> [About this exercise]:
Return exactly the lines of the data below, from the one that contains "Locate an element on the screen. The" through the final line, and leave out every picture.

> [Stored items]:
/---
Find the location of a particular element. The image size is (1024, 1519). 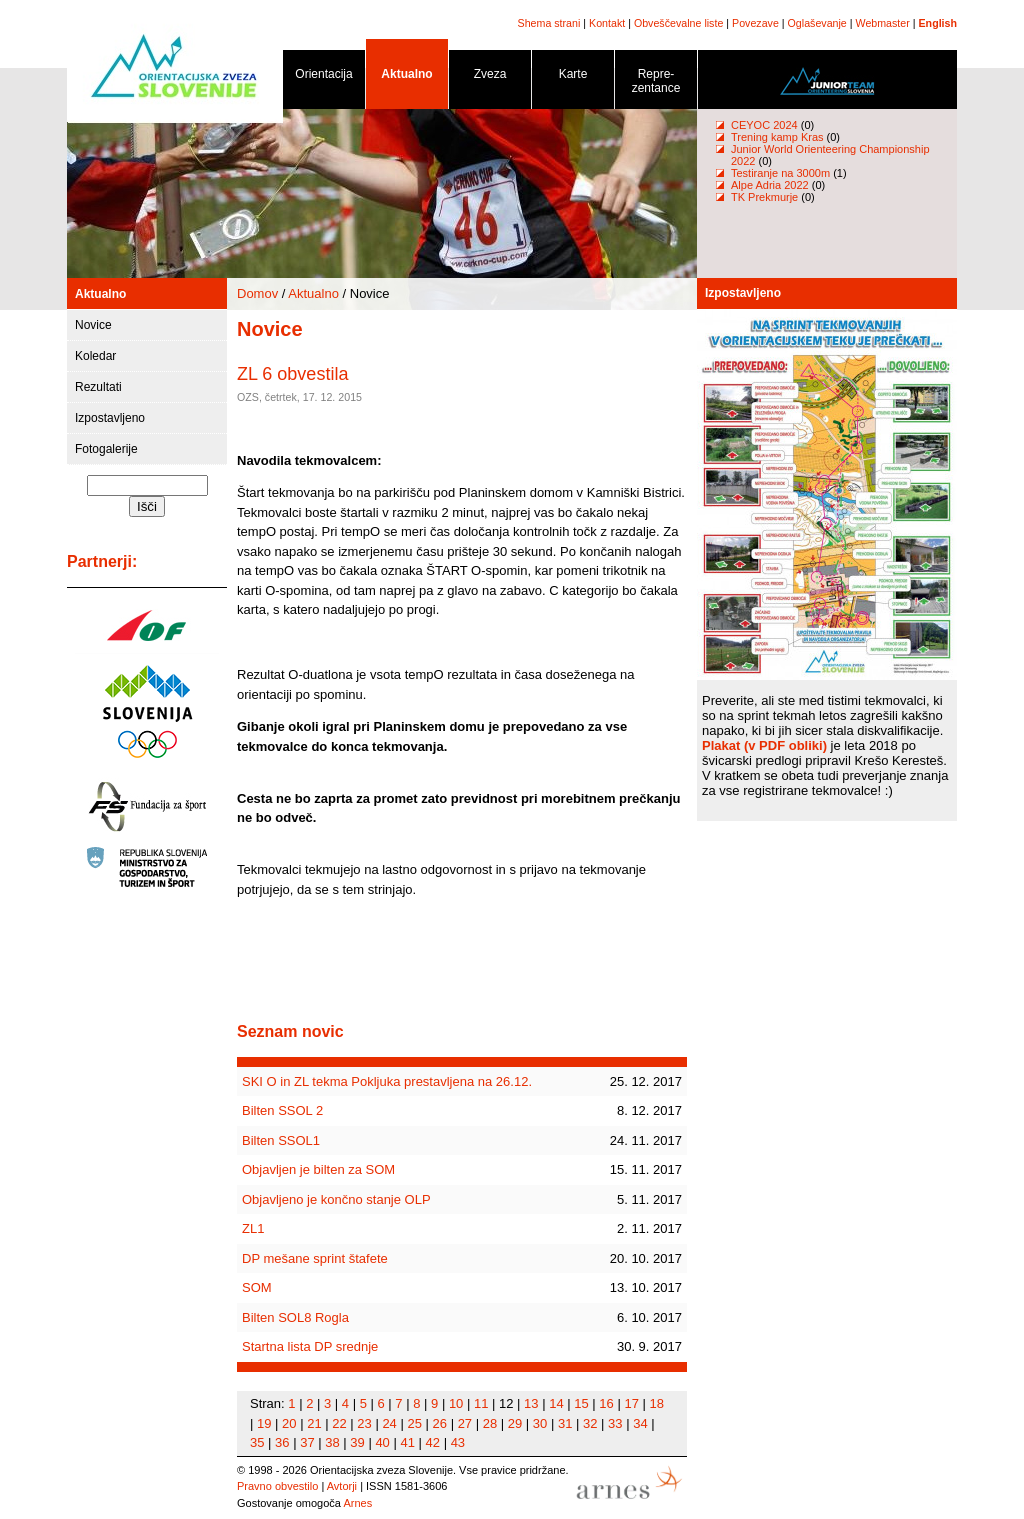

Novice is located at coordinates (93, 325).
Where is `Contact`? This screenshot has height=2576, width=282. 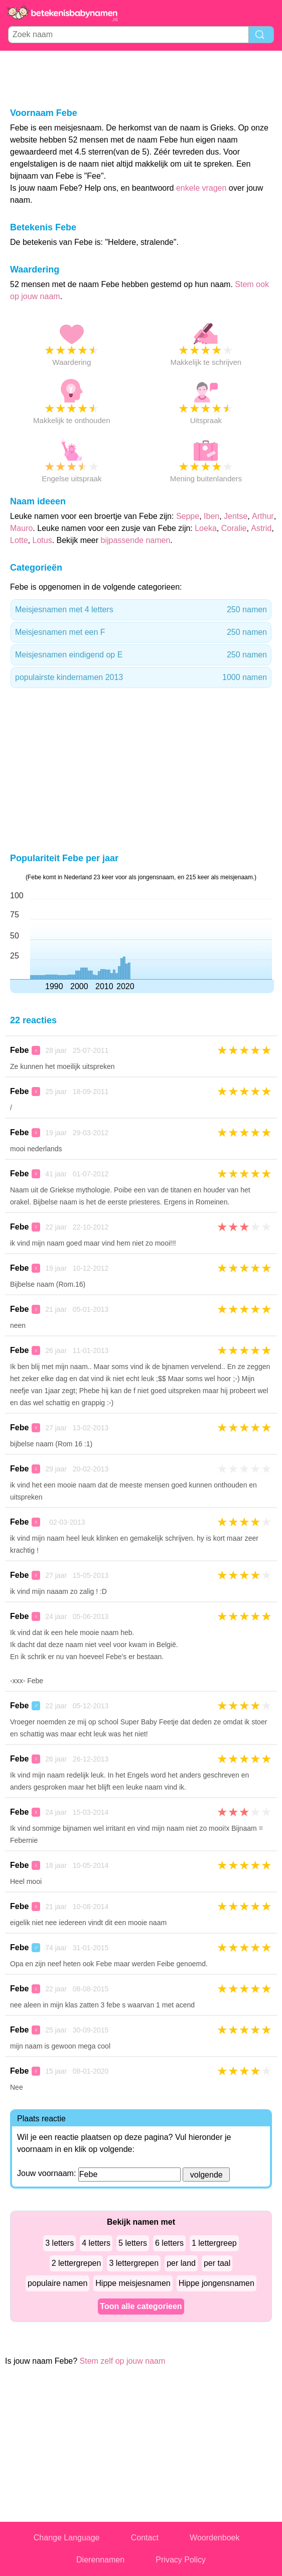 Contact is located at coordinates (145, 2537).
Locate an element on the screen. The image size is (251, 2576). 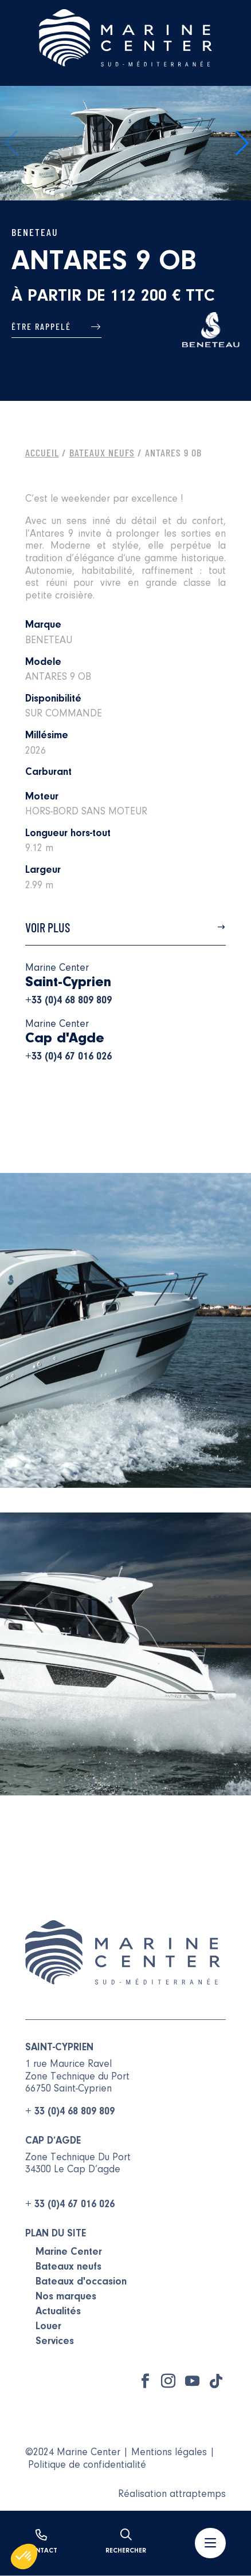
Nos marques is located at coordinates (66, 2297).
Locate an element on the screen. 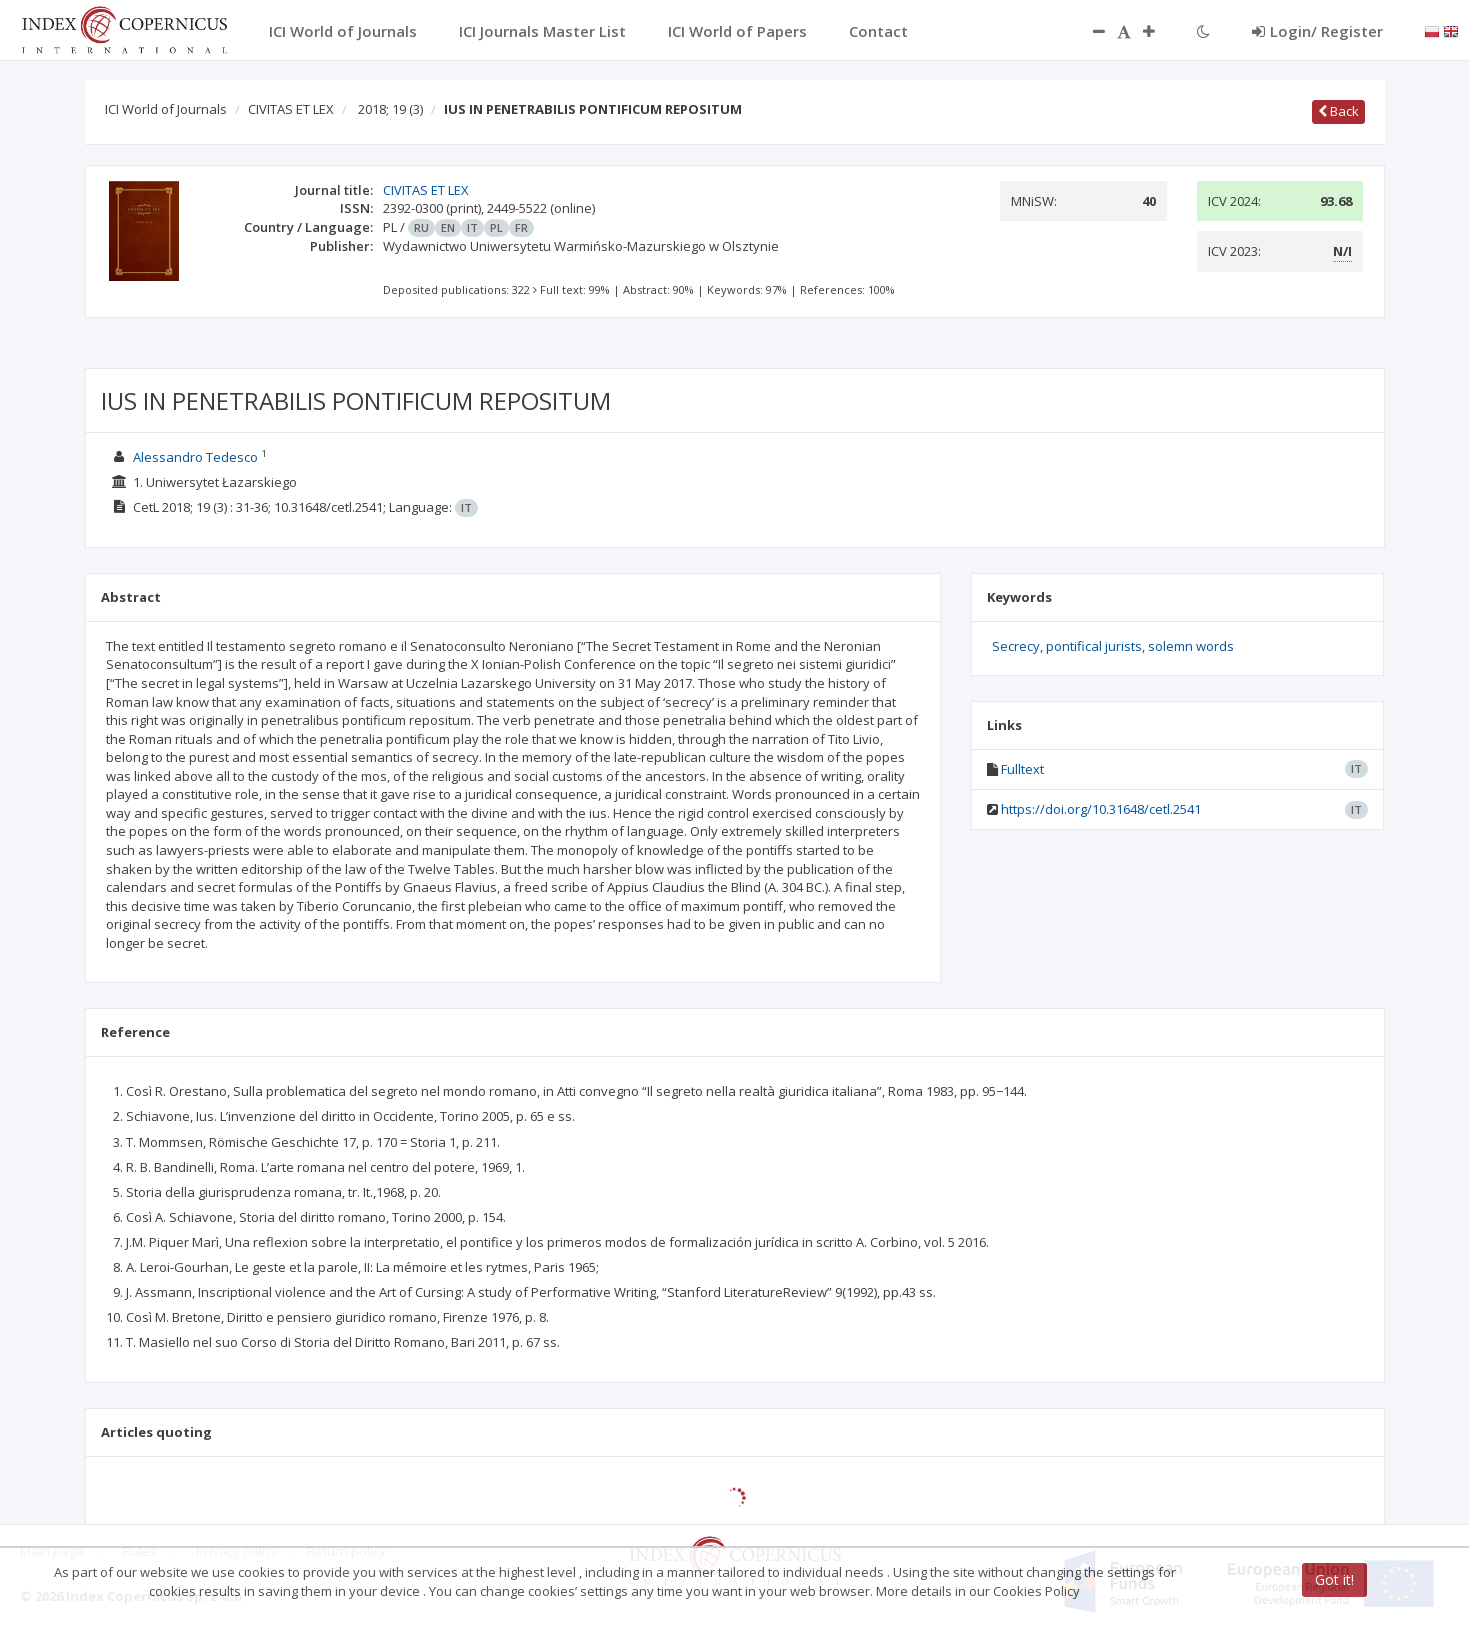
\---
> [Answer box]:
Locate an element on the screen. The image size is (251, 2576). 
Nos marques is located at coordinates (66, 2297).
Locate an element on the screen. 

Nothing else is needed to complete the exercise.